(WASHINGTON) — With the number of fully certified air traffic controllers at a 27-year low, the nation’s flight grid is severely understaffed, and if left unchecked, could lead to delays nationwide, the Air Traffic Controllers’ union warned during a round table in Washington Tuesday.
Though the safety of the system is not at risk, National Air Traffic Controllers’ Association Vice President Trish Gilbert said the FAA has reached a “staffing crisis,” prompting the association to call for a Congressional hearing into the matter.

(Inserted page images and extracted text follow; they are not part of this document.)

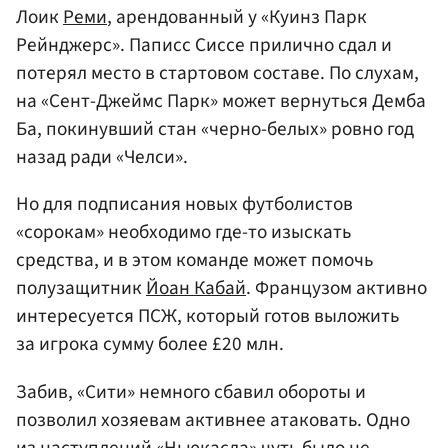
Лоик
Реми
, арендованный у «Куинз Парк
Рейнджерс». Паписс Сиссе прилично сдал и
потерял место в стартовом составе. По слухам,
на «Сент-Джеймс Парк» может вернуться Демба
Ба, покинувший стан «черно-белых» ровно год
назад ради «Челси».
Но для подписания новых футболистов
«сорокам» необходимо где-то изыскать
средства, и в этом команде может помочь
полузащитник
Йоан Кабай
. Французом активно
интересуется ПСЖ, который готов выложить
за игрока сумму более £20 млн.
Забив, «Сити» немного сбавил обороты и
позволил хозяевам активнее атаковать. Одно
из наступлений «Ньюкасла» чуть было не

Since September 2012, the number of certified air traffic controllers has decreased by about 7.5 percent, from 11,735 in 2012 to just 10,859 in 2015. About 30 percent of current staffers are eligible for retirement, according to NATCA. To make matters worse, NATCA says, the FAA failed for the fifth year in a row to meet its hiring goals.
In several particularly hard-hit areas, like Dallas, Chicago, New York and Atlanta, facilities are operating with 25 percent to 45 percent fewer controllers than needed.
“That’s not acceptable,” Gilbert said.
According to NATCA, chronic short-staffing prevents the FAA from pulling controllers off the board to help research vital new technologies like NextGen, a satellite-based tracking system that could shorten routes, potentially saving time and fuel and boosting safety. It also forces many controllers to work mandatory six-day weeks, which can lead to fatigue.
NATCA says the FAA’s “bureaucratic inertia,” coupled with uncertain funding, make it difficult to hire new recruits. Even when new employees are hired, the FAA often places these workers in high-stress environments where they can’t succeed, forcing them to drop out instead of working their way up the ladder.
“That’s not fair,” said Gilbert, noting that the agency should also work to facilitate transfer requests from employees who want to move from highly-staffed areas to locales with unmet needs.
If the FAA doesn’t address the shortages, passengers could begin to see the kind of delays the country experienced during the sequestration in 2013, Gilbert warned. (During one week of furloughs, a whopping 12,760 flights were delayed, three times more than the flights delayed that same week the following year.)
Of course, hiring new employees today won’t solve the immediate problem. It takes two to four years to certify as a controller — and only about three-quarters of those who complete training make it to certification.
The FAA did not immediately respond to ABC News’ request for comment.